住民の生計向上もあわせ、アラル海を緑の海に

 沙漠化を防ぐためには、現地住民の生計向上と連動した緑化が肝要です。塩分濃度の高い厳しい環境である同地域に育つ樹種は、ほぼサクサウール(ソウソウ)やセルキスのみです。

 まずは、サクサウールの木の根に寄生する、漢方薬の原料となる植物、ニクジュヨウと連動して植林・栽培するモデル林を作り、同国政府機関、住民、国際機関等へこのモデル事業を普及の足掛かりをつけることをプロジェクトの目的に据えています。

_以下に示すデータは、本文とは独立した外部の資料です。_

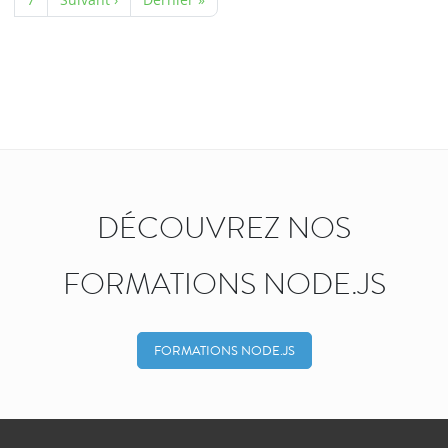
DÉCOUVREZ NOS
FORMATIONS NODE.JS
FORMATIONS NODE.JS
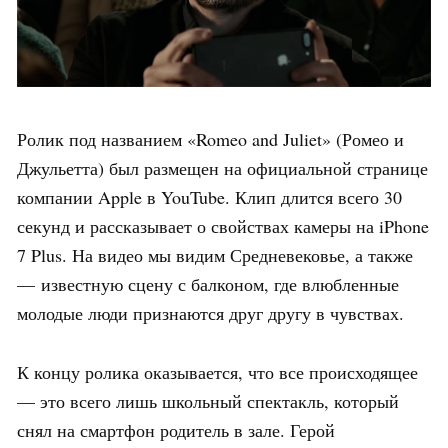
Ролик под названием «Romeo and Juliet» (Ромео и
Джульетта) был размещен на официальной странице
компании Apple в YouTube. Клип длится всего 30
секунд и рассказывает о свойствах камеры на iPhone
7 Plus. На видео мы видим Средневековье, а также
— известную сцену с балконом, где влюбленные
молодые люди признаются друг другу в чувствах.
К концу ролика оказывается, что все происходящее
— это всего лишь школьный спектакль, который
снял на смартфон родитель в зале. Герой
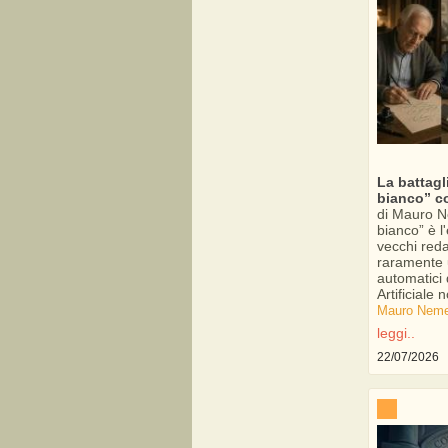
La battagl
bianco” co
di Mauro N
bianco” è l
vecchi reda
raramente u
automatici d
Artificiale 
Mauro Neme
leggi..
22/07/2026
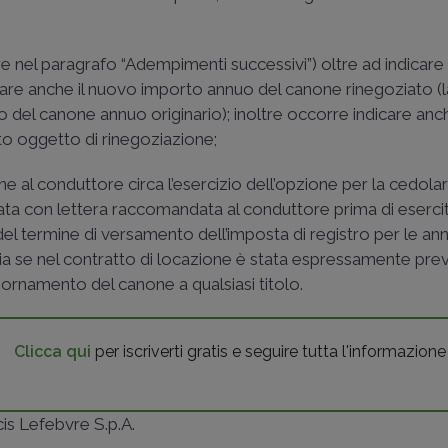
 nel paragrafo “Adempimenti successivi”) oltre ad indicare 
dicare anche il nuovo importo annuo del canone rinegoziato (
o del canone annuo originario); inoltre occorre indicare anc
atto oggetto di rinegoziazione;
 al conduttore circa l’esercizio dell’opzione per la cedola
ta con lettera raccomandata al conduttore prima di eserci
del termine di versamento dell’imposta di registro per le ann
 se nel contratto di locazione è stata espressamente previ
giornamento del canone a qualsiasi titolo.
Clicca qui
per iscriverti gratis e seguire tutta l'informazione
ncis Lefebvre S.p.A.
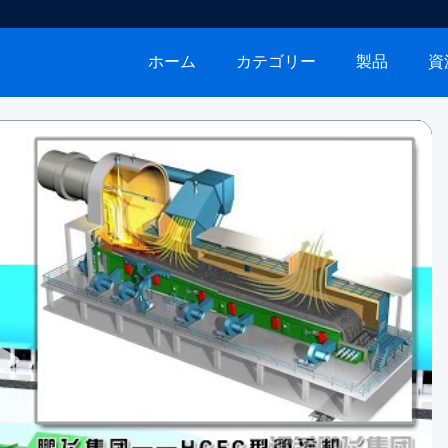
ホーム
カテゴリー
製品
資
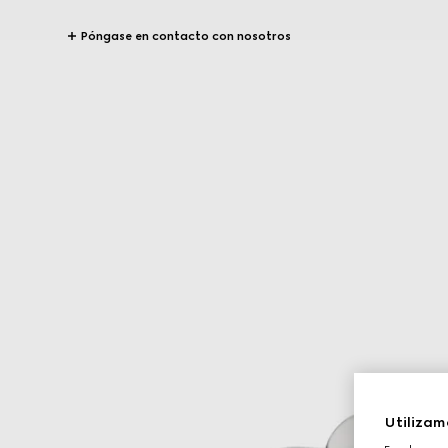
Póngase en contacto con nosotros
Utilizam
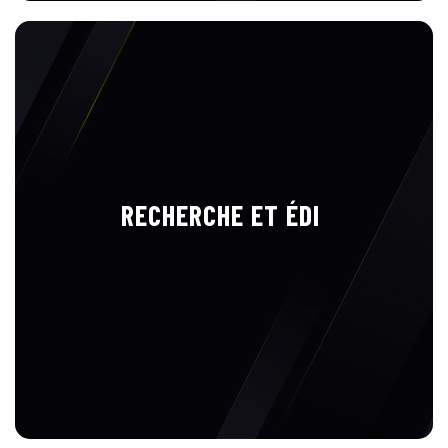
RECHERCHE ET ÉDI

 指導にあたる冨樫智氏(農学博士)は、ニクジュヨウの新しい人工寄生手法を開発、中国内モンゴルで研究・実践してきましたが既に、内モンゴルにおいては住民にこの技術が普及し、持続可能な砂漠緑化を実現しています。そこで次なる挑戦として、冨樫氏は気象条件が似たウズベキスタンにてニクジュヨウ栽培とソウソウの植林を主体に沙漠緑化を行っています。

近況・今後の方針

 カラカルパクスタン共和国のアラル海試験植栽地の使用許可を得てモデル林を形成すべく取り組んでいます。当面は、サクサウール10ヘクタールの造成、そしてニクジュヨウの人工寄生を行う予定です。

 従来の方法では大量寄生に限度があるため、トラクターとポンプを用いた機械化による寄生方法を検討しています。コロナ禍で現地へ赴くことがなかなかできていませんが、両国のコロナ禍がひと段落した期間を狙って出張し活動を進めていきます。

 また、カラカルパクスタン農業大学の職員を訪日研修生として日本の西日本研修センターに派遣し、研修を終えたのちプロジェクトのコーディネーターとして活動してもらう計画もあります。